Movie review: Hail, Caesar! a comedy triumph for the Coens

Joel and Ethan Coen may be among the most acclaimed filmmakers of their generation, but their record when it comes to comedy has been somewhat checkered.

Sure, everybody loves The Big Lebowski and Raising Arizona. But nobody especially liked Intolerable Cruelty or The Ladykillers (although the latter has its defenders.) Opinion on O Brother Where Art Thou and Burn After Reading is more divisive.

The Coens' newest comedy, Hail, Caesar!, doesn't quite crack the very top tier of Coen movies. It's scattered, it's full of ideas that don't quite connect with each other, and it's so overstuffed with good actors that a lot of them don't even get to speak.

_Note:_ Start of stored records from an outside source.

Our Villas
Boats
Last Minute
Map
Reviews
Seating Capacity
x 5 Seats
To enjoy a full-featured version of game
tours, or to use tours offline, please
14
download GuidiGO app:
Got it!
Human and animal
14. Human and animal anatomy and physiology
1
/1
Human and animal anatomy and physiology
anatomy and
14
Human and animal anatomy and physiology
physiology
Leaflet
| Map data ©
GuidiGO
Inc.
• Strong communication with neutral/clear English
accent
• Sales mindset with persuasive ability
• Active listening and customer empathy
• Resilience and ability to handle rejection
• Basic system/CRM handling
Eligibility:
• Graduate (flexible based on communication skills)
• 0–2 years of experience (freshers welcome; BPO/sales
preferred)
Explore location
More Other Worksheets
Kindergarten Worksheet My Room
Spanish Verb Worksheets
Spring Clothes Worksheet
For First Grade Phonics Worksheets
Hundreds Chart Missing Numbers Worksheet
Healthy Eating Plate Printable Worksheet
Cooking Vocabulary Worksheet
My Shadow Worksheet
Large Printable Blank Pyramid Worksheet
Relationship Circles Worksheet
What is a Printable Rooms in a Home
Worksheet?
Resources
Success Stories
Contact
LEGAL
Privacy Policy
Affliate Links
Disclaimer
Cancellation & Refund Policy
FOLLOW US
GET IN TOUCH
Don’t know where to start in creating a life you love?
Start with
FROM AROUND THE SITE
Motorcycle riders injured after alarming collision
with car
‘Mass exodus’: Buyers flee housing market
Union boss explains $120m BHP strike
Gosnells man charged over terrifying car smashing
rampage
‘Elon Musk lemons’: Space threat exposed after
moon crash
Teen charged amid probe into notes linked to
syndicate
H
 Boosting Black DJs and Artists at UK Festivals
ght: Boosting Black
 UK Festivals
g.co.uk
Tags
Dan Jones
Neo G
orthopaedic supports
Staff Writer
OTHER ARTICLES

But despite all that, this is the most I've laughed a Coen comedy probably since Lebowski. The humor is operating at a strange key that won't be for everyone, but I for one couldn't stop chuckling.

Hail, Caesar! is set in the early 1950s, and centers around Eddie Mannix (Josh Brolin), a Hollywood executive/fixer. The plot follows Mannix over the course of a couple of days, managing strange actors and directors and even stranger movies, while also facing a professional crossroads of his own.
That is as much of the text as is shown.